Data excerpts:

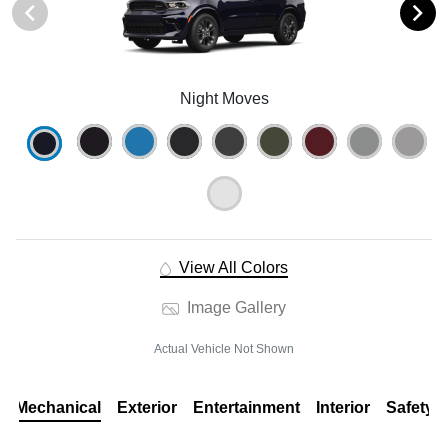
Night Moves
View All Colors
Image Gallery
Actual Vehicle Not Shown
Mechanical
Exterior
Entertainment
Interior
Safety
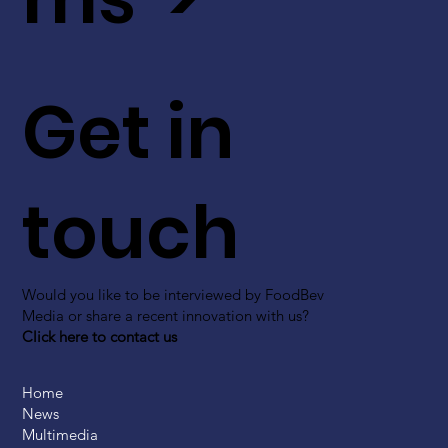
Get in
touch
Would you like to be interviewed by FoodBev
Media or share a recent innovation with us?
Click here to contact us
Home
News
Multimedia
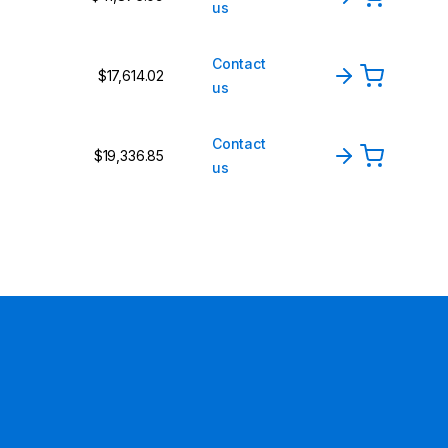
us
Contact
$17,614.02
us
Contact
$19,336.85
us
---
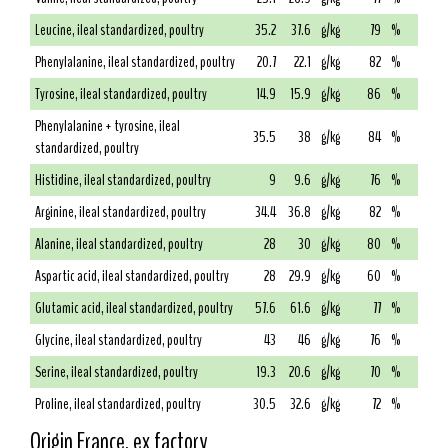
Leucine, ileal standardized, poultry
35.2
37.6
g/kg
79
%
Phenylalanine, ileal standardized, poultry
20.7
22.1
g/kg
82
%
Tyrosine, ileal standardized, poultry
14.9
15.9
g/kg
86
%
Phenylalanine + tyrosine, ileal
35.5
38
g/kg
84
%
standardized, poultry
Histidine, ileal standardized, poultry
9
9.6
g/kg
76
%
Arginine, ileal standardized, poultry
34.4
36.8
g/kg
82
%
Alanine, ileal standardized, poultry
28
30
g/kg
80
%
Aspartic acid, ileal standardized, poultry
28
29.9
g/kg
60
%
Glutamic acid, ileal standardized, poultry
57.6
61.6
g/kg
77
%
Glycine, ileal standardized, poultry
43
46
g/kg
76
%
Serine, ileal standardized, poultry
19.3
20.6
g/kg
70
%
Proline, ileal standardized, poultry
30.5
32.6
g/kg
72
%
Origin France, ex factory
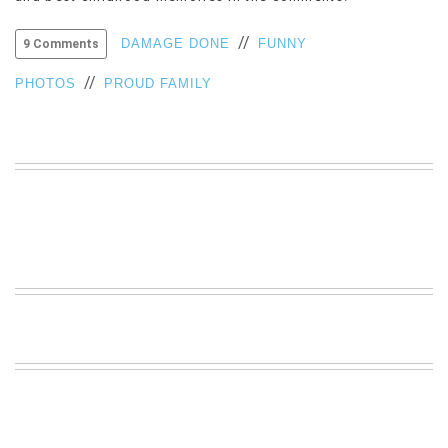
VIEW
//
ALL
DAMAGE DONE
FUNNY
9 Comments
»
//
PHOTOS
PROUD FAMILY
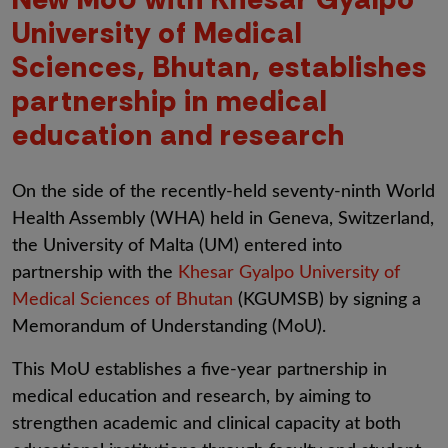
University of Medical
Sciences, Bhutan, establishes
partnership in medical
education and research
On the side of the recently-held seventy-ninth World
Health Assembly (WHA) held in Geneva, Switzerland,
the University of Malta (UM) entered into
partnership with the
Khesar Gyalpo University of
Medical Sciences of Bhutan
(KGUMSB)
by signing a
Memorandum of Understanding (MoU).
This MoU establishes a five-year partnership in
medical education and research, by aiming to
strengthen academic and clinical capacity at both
--
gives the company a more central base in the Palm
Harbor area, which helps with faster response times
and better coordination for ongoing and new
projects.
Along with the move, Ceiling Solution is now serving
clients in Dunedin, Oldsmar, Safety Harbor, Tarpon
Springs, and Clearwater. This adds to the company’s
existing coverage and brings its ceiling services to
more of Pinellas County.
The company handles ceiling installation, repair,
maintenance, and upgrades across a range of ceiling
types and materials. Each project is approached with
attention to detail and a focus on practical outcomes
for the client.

Requirement:
Look over the listing. Pull out every line with the string "education" in it.

Expected answer:
education and research
medical education and research, by aiming to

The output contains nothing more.